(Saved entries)
▶
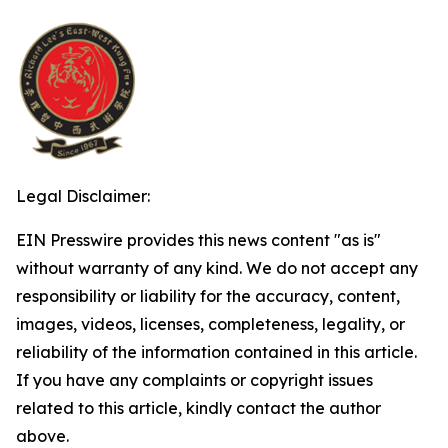
Legal Disclaimer:
EIN Presswire provides this news content "as is"
without warranty of any kind. We do not accept any
responsibility or liability for the accuracy, content,
images, videos, licenses, completeness, legality, or
reliability of the information contained in this article.
If you have any complaints or copyright issues
related to this article, kindly contact the author
above.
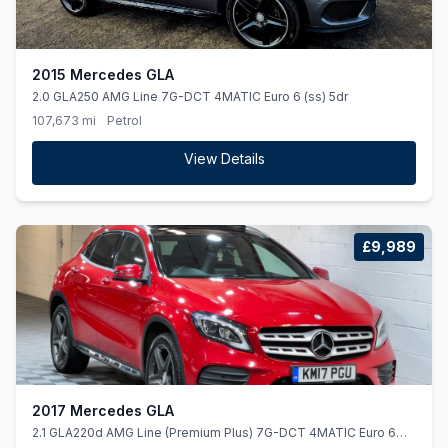
2015 Mercedes GLA
2.0 GLA250 AMG Line 7G-DCT 4MATIC Euro 6 (ss) 5dr
107,673 mi
Petrol
View Details
£9,989
2017 Mercedes GLA
2.1 GLA220d AMG Line (Premium Plus) 7G-DCT 4MATIC Euro 6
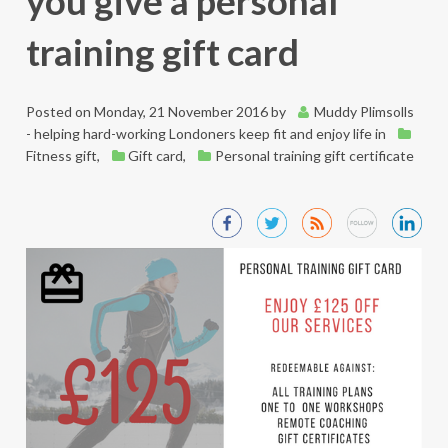
you give a personal
training gift card
Posted on
Monday, 21 November 2016
by
Muddy Plimsolls
- helping hard-working Londoners keep fit and enjoy life
in
Fitness gift
,
Gift card
,
Personal training gift certificate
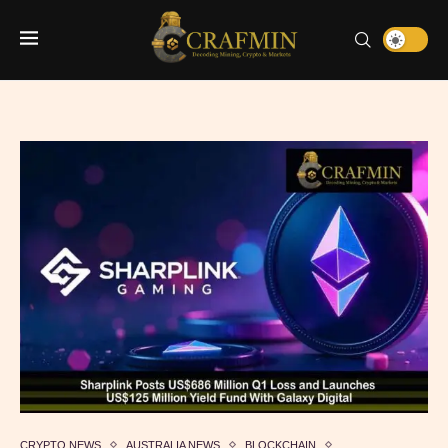
CRYPTO NEWS
AUSTRALIA NEWS
BLOCKCHAIN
◀
Please reproduce each entry exactly as given and omit the pictures.

Legal Disclaimer:
EIN Presswire provides this news content "as is"
without warranty of any kind. We do not accept any
responsibility or liability for the accuracy, content,
images, videos, licenses, completeness, legality, or
reliability of the information contained in this article.
If you have any complaints or copyright issues
related to this article, kindly contact the author
above.
2015 Mercedes GLA
2.0 GLA250 AMG Line 7G-DCT 4MATIC Euro 6 (ss) 5dr
107,673 mi
Petrol
View Details
£9,989
2017 Mercedes GLA
2.1 GLA220d AMG Line (Premium Plus) 7G-DCT 4MATIC Euro 6
you give a personal
training gift card
Posted on
Monday, 21 November 2016
by
Muddy Plimsolls
- helping hard-working Londoners keep fit and enjoy life
in
Fitness gift
,
Gift card
,
Personal training gift certificate
CRYPTO NEWS
AUSTRALIA NEWS
BLOCKCHAIN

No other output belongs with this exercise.